### Assignment
Return only the tail of the data below, word for word: the line with "ejecutiva bancaria por" and each line after it through the final one.

(Dataset excerpts)
<<<<
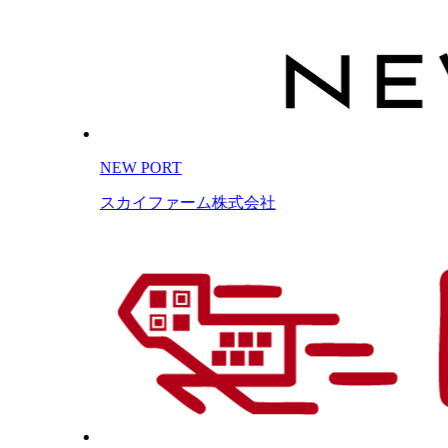
NEW PORT
スカイファーム株式会社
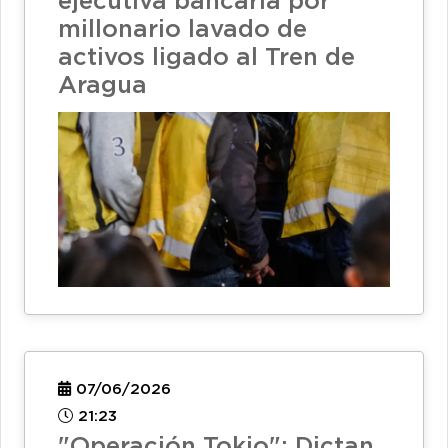
ejecutiva bancaria por
millonario lavado de
activos ligado al Tren de
Aragua
07/06/2026
21:23
"Operación Tokio": Dictan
>>>>
### Result of the exercise
ejecutiva bancaria por
millonario lavado de
activos ligado al Tren de
Aragua
07/06/2026
21:23
"Operación Tokio": Dictan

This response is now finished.